Bukannya berinteraksi dengan manusia melalui emoji dan berkomunikasi secara wajar, Zo justru mengatakan bahwa Windows merupakan sistem operasi mata-mata alias spyware. Jelas, ungkapan Zo tersebut telah mempermalukan sang penciptanya sendiri.
Meski belum sempurna hasilnya, AI sudah banyak digunakan. Merujuk data yang dipaparkan International Data Corporation (IDC), sistem AI dan cognitive computing diperkirakan memperoleh pendapatan hingga $12,5 miliar pada tahun 2017. Angka pendapatan tersebut meningkat 59,3 persen, dibandingkan tahun sebelumnya. Angka tersebut diprediksi akan terus meningkat seiring kian masifnya penggunaan AI.
Seiring meningkatnya penggunaan AI, muncul berbagai kekhawatiran penggunaannya akan melebihi batas.

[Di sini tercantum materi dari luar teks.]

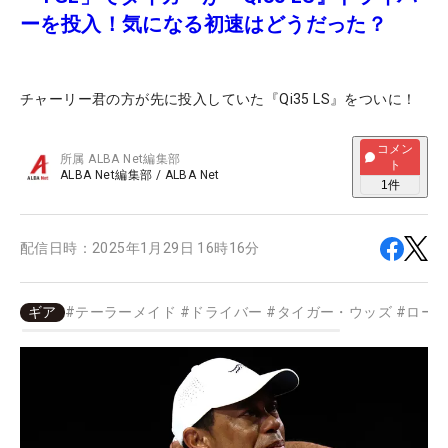
ーを投入！気になる初速はどうだった？
チャーリー君の方が先に投入していた『Qi35 LS』をついに！
コメン
所属
ALBA Net編集部
ト
ALBA Net編集部
/
ALBA Net
1
件
配信日時：
2025年1月29日 16時16分
ギア
#
テーラーメイド
#
ドライバー
#
タイガー・ウッズ
#
ロー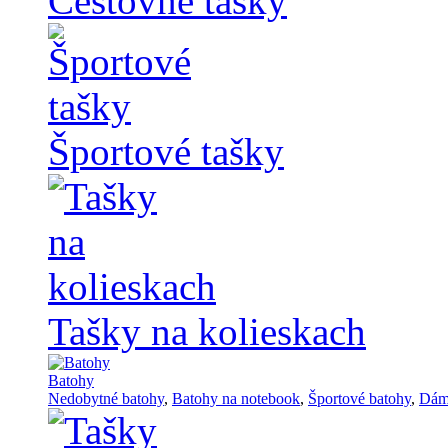
Cestovné tašky
Športové tašky
Tašky na kolieskach
Batohy
Nedobytné batohy
,
Batohy na notebook
,
Športové batohy
,
Dám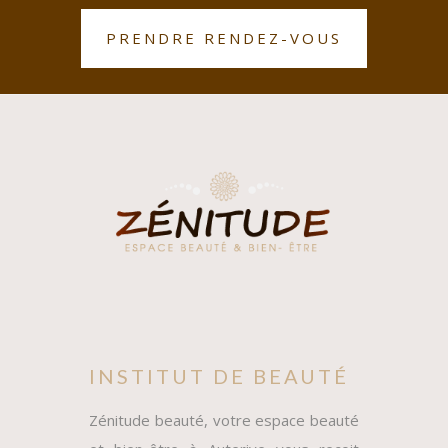
PRENDRE RENDEZ-VOUS
INSTITUT DE BEAUTÉ
Zénitude beauté, votre espace beauté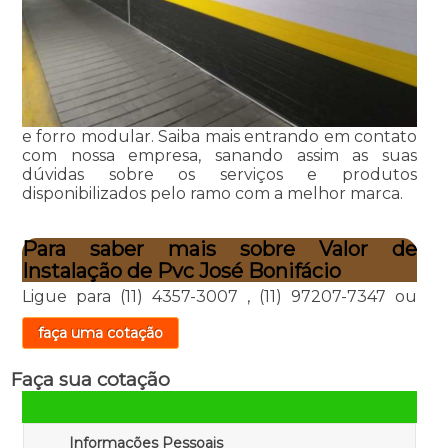
e forro modular. Saiba mais entrando em contato
com nossa empresa, sanando assim as suas
dúvidas sobre os serviços e produtos
disponibilizados pelo ramo com a melhor marca.
Para saber mais sobre Valor de
Instalação de Pvc José Bonifácio
Ligue para
(11) 4357-3007
,
(11) 97207-7347
ou
faça uma cotação
Faça sua cotação
Informações Pessoais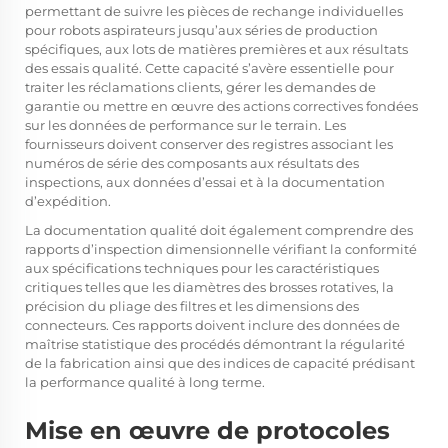
permettant de suivre les pièces de rechange individuelles
pour robots aspirateurs jusqu’aux séries de production
spécifiques, aux lots de matières premières et aux résultats
des essais qualité. Cette capacité s’avère essentielle pour
traiter les réclamations clients, gérer les demandes de
garantie ou mettre en œuvre des actions correctives fondées
sur les données de performance sur le terrain. Les
fournisseurs doivent conserver des registres associant les
numéros de série des composants aux résultats des
inspections, aux données d’essai et à la documentation
d’expédition.
La documentation qualité doit également comprendre des
rapports d’inspection dimensionnelle vérifiant la conformité
aux spécifications techniques pour les caractéristiques
critiques telles que les diamètres des brosses rotatives, la
précision du pliage des filtres et les dimensions des
connecteurs. Ces rapports doivent inclure des données de
maîtrise statistique des procédés démontrant la régularité
de la fabrication ainsi que des indices de capacité prédisant
la performance qualité à long terme.
Mise en œuvre de protocoles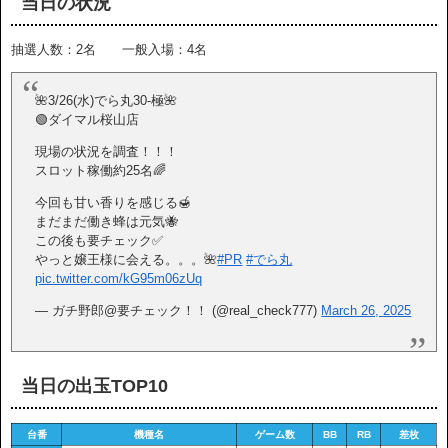
当日の状況
抽選人数：2名 一般入場：4名
🌺3/26(水)でら丸30-極🌺
🟢ダイマル桜山店
現場の状況を調査！！！
スロット稼働約25名🌈
今回も甘い香りを感じる🍯
まだまだ働き蜂は元気🐝
この後も要チェック✅
やっと嬢王様に会える。。。🌺
#PR
#でら丸
pic.twitter.com/kG95m06zUq
— ガチ野郎@要チェック！！ (@real_check777)
March 26, 2025
当日の出玉TOP10
台番
機種名
ゲーム数
BB
RB
差枚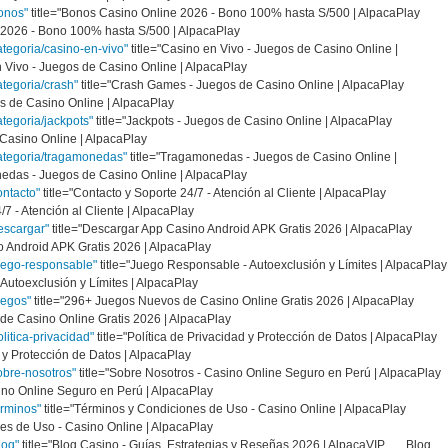
onos"
title="Bonos Casino Online 2026 - Bono 100% hasta S/500 | AlpacaPlay
2026 - Bono 100% hasta S/500 | AlpacaPlay
ategoria/casino-en-vivo"
title="Casino en Vivo - Juegos de Casino Online |
Vivo - Juegos de Casino Online | AlpacaPlay
ategoria/crash"
title="Crash Games - Juegos de Casino Online | AlpacaPlay
 de Casino Online | AlpacaPlay
tegoria/jackpots"
title="Jackpots - Juegos de Casino Online | AlpacaPlay
 Casino Online | AlpacaPlay
categoria/tragamonedas"
title="Tragamonedas - Juegos de Casino Online |
das - Juegos de Casino Online | AlpacaPlay
ontacto"
title="Contacto y Soporte 24/7 - Atención al Cliente | AlpacaPlay
7 - Atención al Cliente | AlpacaPlay
escargar"
title="Descargar App Casino Android APK Gratis 2026 | AlpacaPlay
 Android APK Gratis 2026 | AlpacaPlay
uego-responsable"
title="Juego Responsable - Autoexclusión y Límites | AlpacaPlay
utoexclusión y Límites | AlpacaPlay
uegos"
title="296+ Juegos Nuevos de Casino Online Gratis 2026 | AlpacaPlay
e Casino Online Gratis 2026 | AlpacaPlay
litica-privacidad"
title="Política de Privacidad y Protección de Datos | AlpacaPlay
 y Protección de Datos | AlpacaPlay
obre-nosotros"
title="Sobre Nosotros - Casino Online Seguro en Perú | AlpacaPlay
no Online Seguro en Perú | AlpacaPlay
erminos"
title="Términos y Condiciones de Uso - Casino Online | AlpacaPlay
s de Uso - Casino Online | AlpacaPlay
log"
title="Blog Casino - Guías, Estrategias y Reseñas 2026 | AlpacaVIP Blog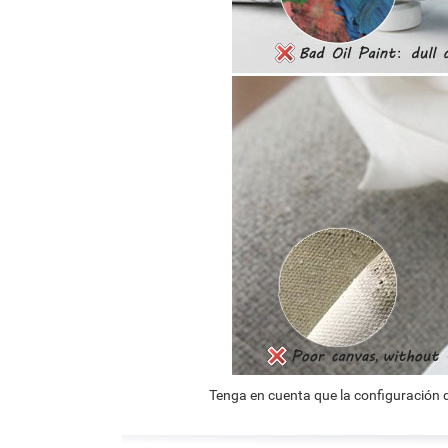
Tenga en cuenta que la configuración d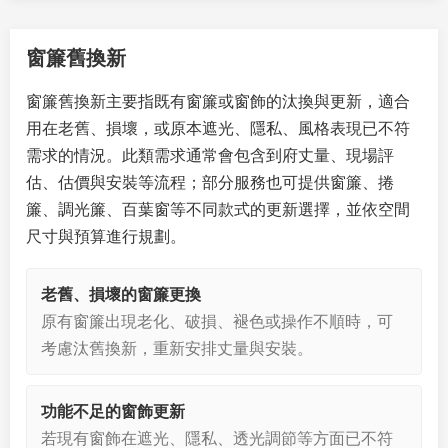
窗簾舊換新
窗簾舊換新主要指既有窗簾或窗飾的汰換與更新，適合
用在老舊、損壞，或原本遮光、隱私、風格表現已不符
需求的情況。此類需求通常會包含到府丈量、現場評
估、估價與安裝等流程；部分服務也可提供窗簾、捲
簾、調光簾、百葉窗等不同款式的更新選擇，並依空間
尺寸與預算進行規劃。
老舊、損壞的窗簾更換
原有窗簾出現老化、破損、褪色或操作不順時，可
考慮汰舊換新，重新安排丈量與安裝。
功能不足的窗飾更新
若現有窗飾在遮光、隱私、透光調節等方面已不符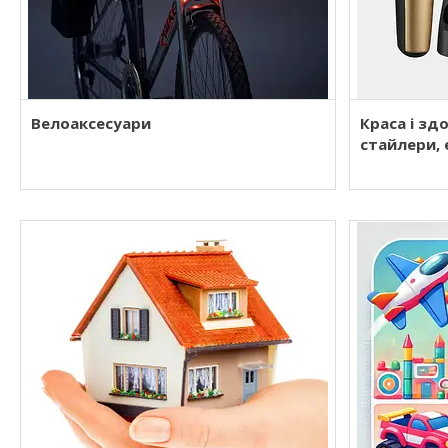
Велоаксесуари
Краса і зд
стайлери, 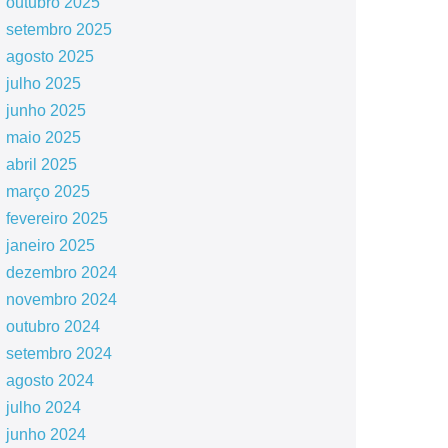
outubro 2025
setembro 2025
agosto 2025
julho 2025
junho 2025
maio 2025
abril 2025
março 2025
fevereiro 2025
janeiro 2025
dezembro 2024
novembro 2024
outubro 2024
setembro 2024
agosto 2024
julho 2024
junho 2024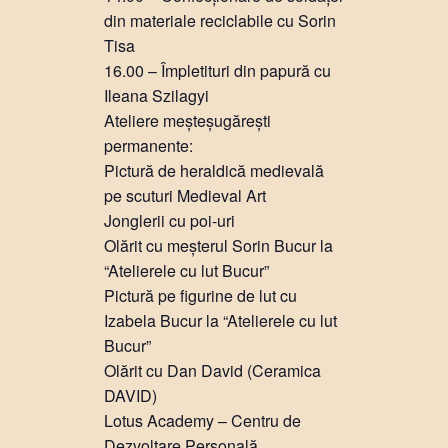
din materiale reciclabile cu Sorin
Tisa
16.00 – Împletituri din papură cu
Ileana Szilagyi
Ateliere meșteșugărești
permanente:
Pictură de heraldică medievală
pe scuturi Medieval Art
Jonglerii cu poi-uri
Olărit cu meșterul Sorin Bucur la
“Atelierele cu lut Bucur”
Pictură pe figurine de lut cu
Izabela Bucur la “Atelierele cu lut
Bucur”
Olărit cu Dan David (Ceramica
DAVID)
Lotus Academy – Centru de
Dezvoltare Personală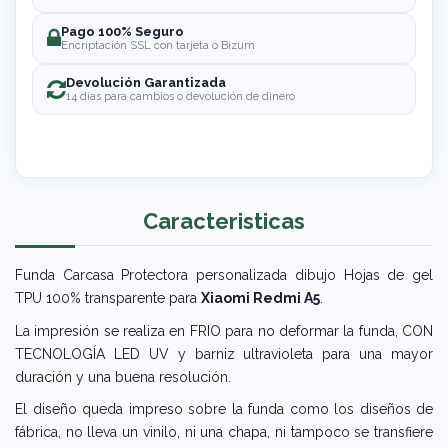
Pago 100% Seguro
Encriptación SSL con tarjeta o Bizum
Devolución Garantizada
14 días para cambios o devolución de dinero
Caracteristicas
Funda Carcasa Protectora personalizada dibujo Hojas de gel
TPU 100% transparente para
Xiaomi Redmi A5
.
La impresión se realiza en FRIO para no deformar la funda, CON
TECNOLOGÍA LED UV y barniz ultravioleta para una mayor
duración y una buena resolución.
El diseño queda impreso sobre la funda como los diseños de
fábrica, no lleva un vinilo, ni una chapa, ni tampoco se transfiere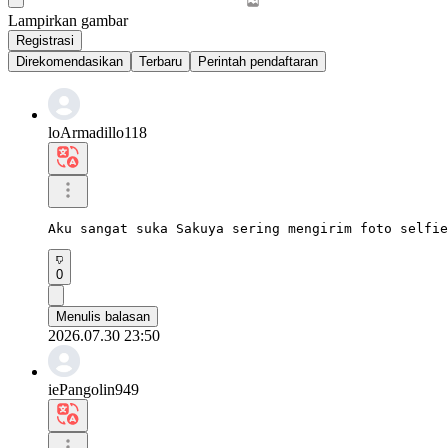
Lampirkan gambar
Registrasi
Direkomendasikan
Terbaru
Perintah pendaftaran
loArmadillo118
Aku sangat suka Sakuya sering mengirim foto selfie
0
Menulis balasan
2026.07.30 23:50
iePangolin949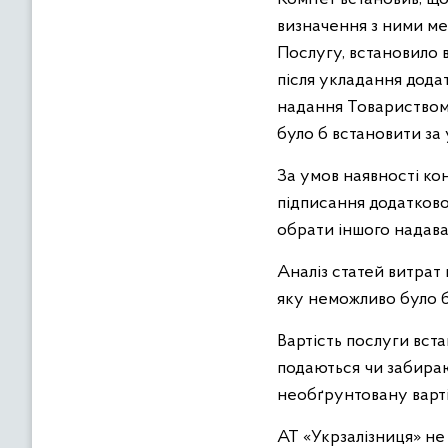
визначення з ними ме
Послугу, встановило в
після укладання дода
надання Товариством 
було б встановити за 
За умов наявності ко
підписання додаткової
обрати іншого надава
Аналіз статей витрат
яку неможливо було б
Вартість послуги вста
подаються чи забираю
необґрунтовану варті
АТ «Укрзалізниця» не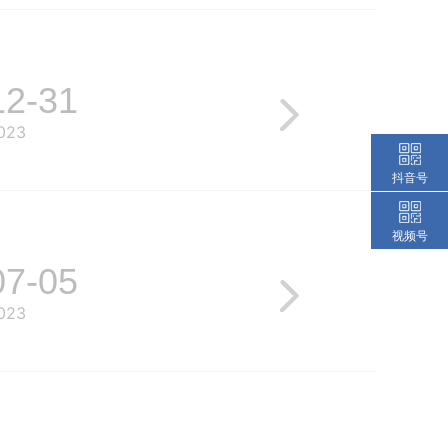
12-31
023
抖音号
视频号
07-05
023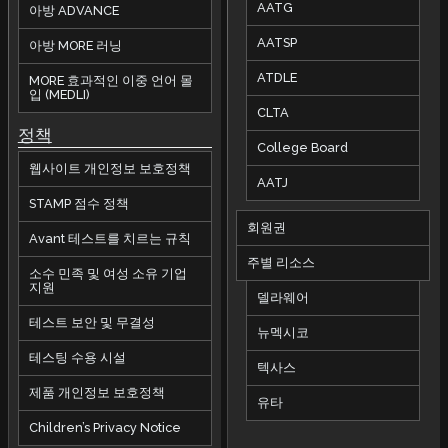
AATG
아방 ADVANCE
AATSP
아방 MORE 러닝
ATDLE
MORE 효과적인 이중 언어 몰
입 (MEDLI)
CLTA
정책
College Board
웹사이트 개인정보 보호정책
AATJ
STAMP 점수 정책
회원권
Avant 테스트를 치르는 규칙
주별 리소스
소수 민족 및 여성 소유 기업
지원
델라웨어
테스트 보안 및 무결성
뉴멕시코
테스팅 수용 시설
텍사스
제품 개인정보 보호정책
유타
Children’s Privacy Notice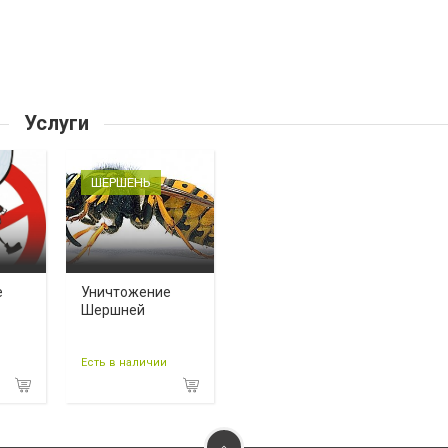
Услуги
ШЕРШЕНЬ
е
Уничтожение
Шершней
Есть в наличии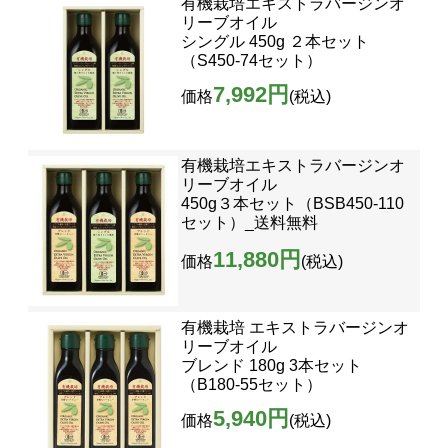
有機栽培エキストラバージンオ
リーブオイル
シングル 450g ２本セット
（S450-74セット）
7,992円
価格
(税込)
有機栽培エキストラバージンオ
リーブオイル
450g３本セット（BSB450-110
セット）_送料無料
11,880円
価格
(税込)
有機栽培 エキストラバージンオ
リーブオイル
ブレンド 180g 3本セット
（B180-55セット）
5,940円
価格
(税込)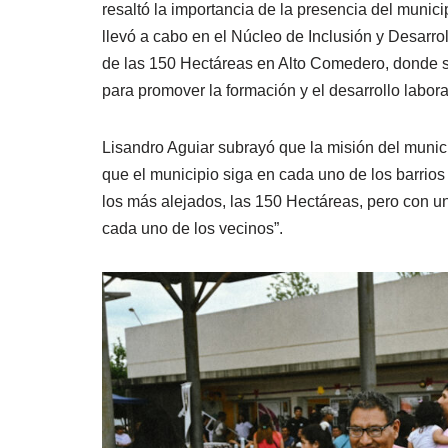
resaltó la importancia de la presencia del munic
llevó a cabo en el Núcleo de Inclusión y Desarro
de las 150 Hectáreas en Alto Comedero, donde s
para promover la formación y el desarrollo labora
Lisandro Aguiar subrayó que la misión del munici
que el municipio siga en cada uno de los barrio
los más alejados, las 150 Hectáreas, pero con un
cada uno de los vecinos”.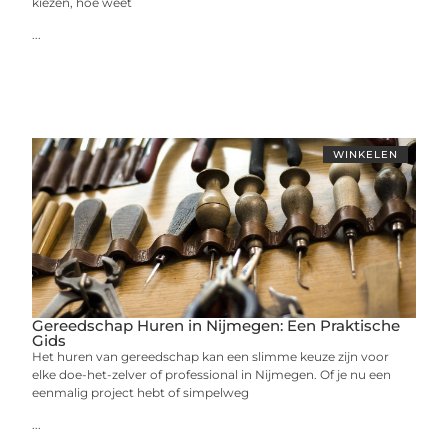
kiezen, hoe weet
...
WINKELEN
Gereedschap Huren in Nijmegen: Een Praktische
Gids
Het huren van gereedschap kan een slimme keuze zijn voor
elke doe-het-zelver of professional in Nijmegen. Of je nu een
eenmalig project hebt of simpelweg
...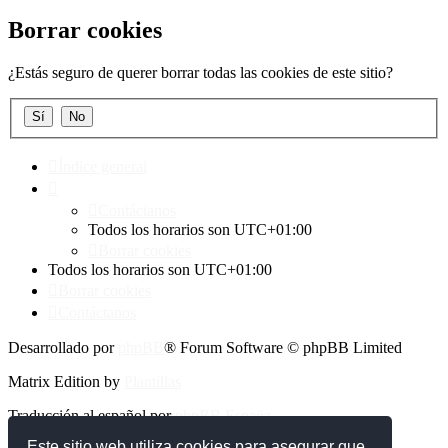
Borrar cookies
¿Estás seguro de querer borrar todas las cookies de este sitio?
Índice general
Contáctanos
Todos los horarios son
UTC+01:00
Borrar cookies
Todos los horarios son
UTC+01:00
Borrar cookies
Contáctanos
Desarrollado por
phpBB
® Forum Software © phpBB Limited
Matrix Edition by
Plantillas
Traducción al español por
phpBB España
Este sitio web utiliza cookies para asegurar que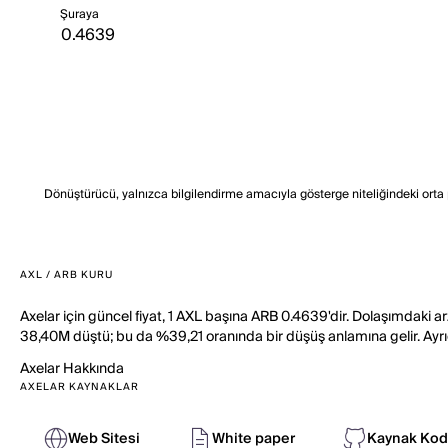
Şuraya
Dönüştürücü, yalnızca bilgilendirme amacıyla gösterge niteliğindeki orta piy
AXL / ARB KURU
Axelar için güncel fiyat, 1 AXL başına ARB 0.4639'dir. Dolaşımdaki 
38,40M düştü; bu da %39,21 oranında bir düşüş anlamına gelir. Ay
Axelar
Hakkında
AXELAR KAYNAKLAR
Web Sitesi
White paper
Kaynak Kod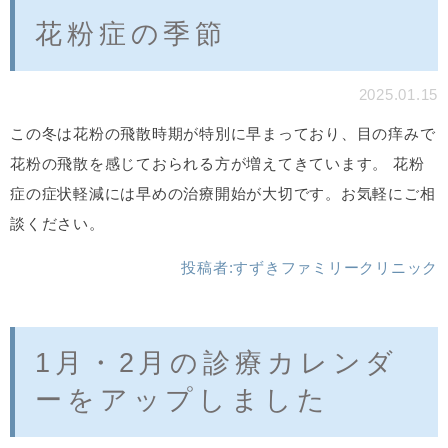
花粉症の季節
2025.01.15
この冬は花粉の飛散時期が特別に早まっており、目の痒みで
花粉の飛散を感じておられる方が増えてきています。 花粉
症の症状軽減には早めの治療開始が大切です。お気軽にご相
談ください。
投稿者:
すずきファミリークリニック
1月・2月の診療カレンダ
ーをアップしました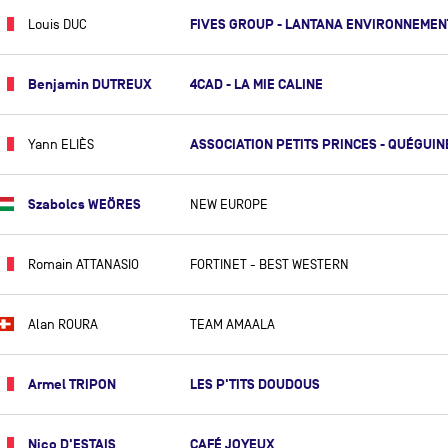
JACK BOUTTELL
FIVES GROUP - LANTANA ENVIRONNEMEN
Louis DUC
PIERRE BRASSEUR
COLE BRAUER
Benjamin DUTREUX
4CAD - LA MIE CALINE
JOSEPH BRAULT
RYAN BREYMAIER
ASSOCIATION PETITS PRINCES - QUÉGUIN
Yann ELIÈS
CAROLIJN BROUWER
Szabolcs WEÖRES
NEW EUROPE
NICK BUBB
GILLES BUEKENHOUT
Romain ATTANASIO
FORTINET - BEST WESTERN
YANN BURKHALTER
LOUIS BURTON
Alan ROURA
TEAM AMAALA
NELSON BURTON
DEE CAFFARI
Armel TRIPON
LES P'TITS DOUDOUS
FRANCK CAMMAS
GILLES CAMPAN
Nico D'ESTAIS
CAFÉ JOYEUX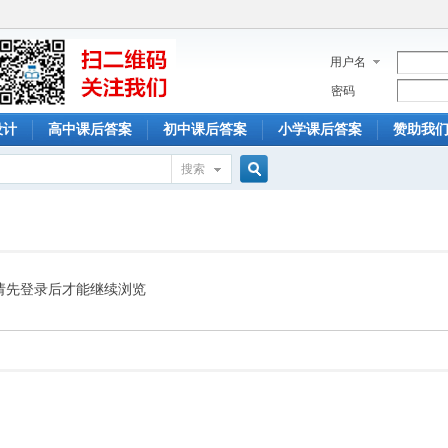
用户名
密码
设计
高中课后答案
初中课后答案
小学课后答案
赞助我
搜索
搜
索
请先登录后才能继续浏览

Salah satunya terkait dengan kekhawatiran AI akan menggantikan pekerjaan manusia. Mengutip publikasi yang dilakukan PwC, 46 persen pihak yang disurvei lembaga itu mengungkapkan, “khawatir pekerjaan manusia akan diambil alih” atas kehadiran AI.
Kehadiran AI dan cognitive computing, tak lantas menghilangkan pekerjaan. Kehadiran AI akan membuka jenis-jenis pekerjaan baru yang saat ini belum dilirik atau bahkan belum ada.
Tapi, masalah AI bukanlah semata pekerjaan yang mungkin diambil-alih. Perihal AI yang akan berbuat jahat, semisal bermain fisik dengan manusia, juga cukup dikhawatirkan. Mengutip pemberitaan Quartz, orang-orang di Inggris Raya, dalam sebuah survei yang digagas Royal Society, diindikasikan bahwa responden khawatir bahwa AI yang berbentuk robot akan mampu melukai mereka secara fisik.
Selain survei-survei tersebut, beberapa tokoh sains dan teknologi dunia pun ikut menyuarakan kegelisahaan mereka perihal AI. Diketahui, Elon Musk dan Stephen Hawking khawatir bahwa AI akan berubah haluan dan berbalik arah melawan manusia yang menciptakannya. Tim Bernes-Lee mengungkapkan bahwa AI sangat mungkin menciptakan perusahaan komersialnya sendiri, tanpa bantuan manusia.